Foi por 1913, em Lisboa, que se constituiu o núcleo do Grupo modernista. (...) Nesse ano de 1913 escreveu Sá-Carneiro, aplaudido pelo seu amigo F. Pessoa, os poemas de Dispersão; ambos nutriam o sonho duma revista, significativamente intitulada Europa; F. Pessoa dava início a uma escola efémera compondo o poema «Pauis» (publicado em Renascença, Fevereiro de 1914). (...) Em 1914 os nossos jovens modernistas, estimulados pela aragem de actualidades vinda de Paris com Sá-Carneiro e Santa-Rita Pintor, adepto do futurismo, fariam seu o projecto que Luís da Silva Ramos (Luís de Montalvor) acabava de trazer do Brasil: o lançamento duma revista luso-brasileira, Orpheu. Dessa revista saíram com efeito dois números (os únicos publicados) em 1915; incluíam colaboração de Montalvor, Pessoa, Sá-Carneiro, Almada, Cortes-Rodrigues, Alfredo Pedro Guisado e Raul Leal; dos bra­sileiros Ronald de Carvalho (que, regressado ao Brasil, serviria de traço de união entre o Modernismo brasileiro e o português) e Eduardo Guimarães; de Ângelo de Lima, internado no manicómio; de Álvaro de Campos, heterónimo de Pessoa. Feitos, em parte, para irritar o burguês, para escandalizar, estes dois números alcançaram o fim proposto, tornando-se alvo das troças dos jornais; mas a empresa não pôde prosseguir por falta de dinheiro. Em Abril de 1916, o suicídio de Sá-Carneiro privou o grupo dum dos seus grandes valores. Entretanto, a geração modernista continuou a manifestar-se, quer em publicações individuais, quer através de outras revistas: Exílio (1916), com um só número, onde Fernando Pessoa deu a lume «Hora ab­surda» e um artigo sobre o «movimento sensacionista»; Centauro (1916), Portugal Futurista (1917). (...) Foi também em 1917 que Almada-Negreiros, «poeta do Orpheu, sensacionista e Narciso do Egipto», organizou no Teatro República (hoje São Luís) uma escandalosa sessão futurista, cujos textos aquela revista exara.

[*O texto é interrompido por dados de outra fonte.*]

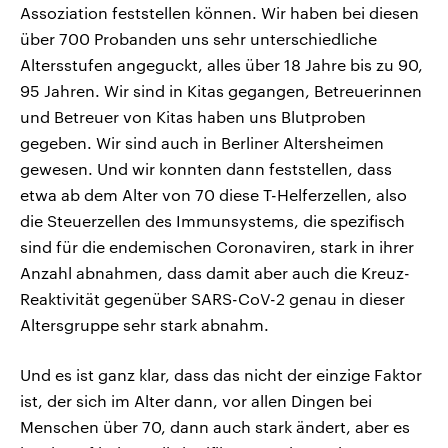
Assoziation feststellen können. Wir haben bei diesen
über 700 Probanden uns sehr unterschiedliche
Altersstufen angeguckt, alles über 18 Jahre bis zu 90,
95 Jahren. Wir sind in Kitas gegangen, Betreuerinnen
und Betreuer von Kitas haben uns Blutproben
gegeben. Wir sind auch in Berliner Altersheimen
gewesen. Und wir konnten dann feststellen, dass
etwa ab dem Alter von 70 diese T-Helferzellen, also
die Steuerzellen des Immunsystems, die spezifisch
sind für die endemischen Coronaviren, stark in ihrer
Anzahl abnahmen, dass damit aber auch die Kreuz-
Reaktivität gegenüber SARS-CoV-2 genau in dieser
Altersgruppe sehr stark abnahm.
Und es ist ganz klar, dass das nicht der einzige Faktor
ist, der sich im Alter dann, vor allen Dingen bei
Menschen über 70, dann auch stark ändert, aber es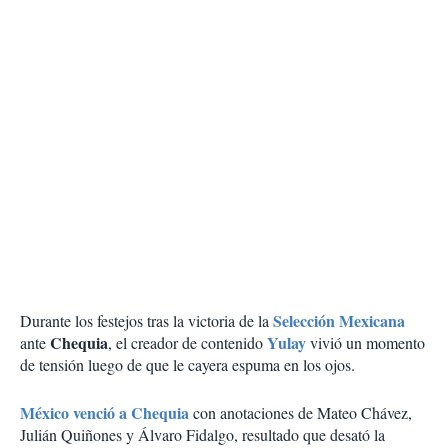
Selección Mexicana
Durante los festejos tras la victoria de la
Chequia
Yulay
ante
, el creador de contenido
vivió un momento
de tensión luego de que le cayera espuma en los ojos.
México venció a Chequia
con anotaciones de Mateo Chávez,
Julián Quiñones y Álvaro Fidalgo, resultado que desató la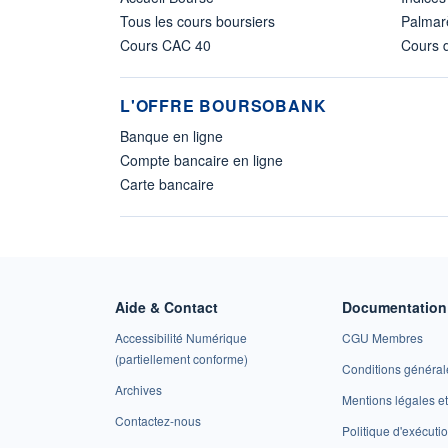
Tous les cours boursiers
Palmar
Cours CAC 40
Cours d
L'OFFRE BOURSOBANK
Banque en ligne
Compte bancaire en ligne
Carte bancaire
Aide & Contact
Documentation 
Accessibilité Numérique
CGU Membres
(partiellement conforme)
Conditions général
Archives
Mentions légales 
Contactez-nous
Politique d'exécuti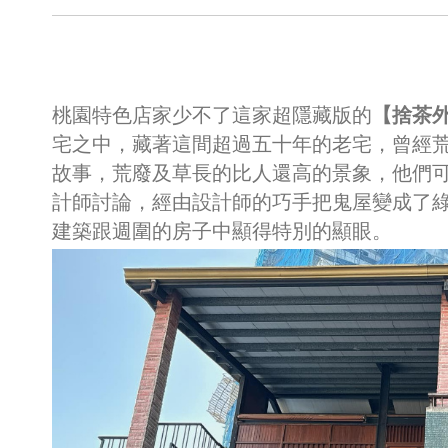
桃園特色店家少不了這家超隱藏版的
【捨茶
宅之中，藏著這間超過五十年的老宅，曾經荒
故事，荒廢及草長的比人還高的景象，他們
計師討論，經由設計師的巧手把鬼屋變成了
建築跟週圍的房子中顯得特別的顯眼。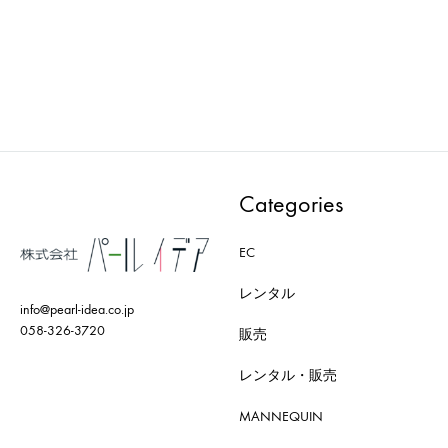
AXRO : MODEL-002-BK
AXRO : MODEL-005-BK
ADD
ADD
TO
TO
WISHLIST
WISH
Categories
EC
レンタル
info@pearl-idea.co.jp
058-326-3720
販売
レンタル・販売
MANNEQUIN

Dentro ainda da corrente modernista (dum modernismo já serenado ou atenuado) cumpre citar a Contemporânea (1922-26) e Athena (1924-25).

 

(...) Ao tentarmos compreender esse espirito de geração, não devemos parar nos aspectos mais aparentes: a mistificação, a excentricidade, a ironia; ou devemos procurar descobrir o sentido grave que a própria simulação, o próprio jogo literário podiam ter, aqui em Portugal como no resto do mundo. O momento era de crise aguda, de dissolução dum mundo de valores - dissolução que, aliás, continua a processar-se. Os artistas reagiam ao cepticismo total pela agressão, pelo sarcasmo, pelo exercício gratuito das energias individuais, pela sondagem, a um tempo lúcida e inquieta, das regiões virgens e indefinidas do inconsciente, ou então pela entrega à vertigem das sensações, à grandeza inumana das máquinas, das técnicas, da vida gregária nas cidades.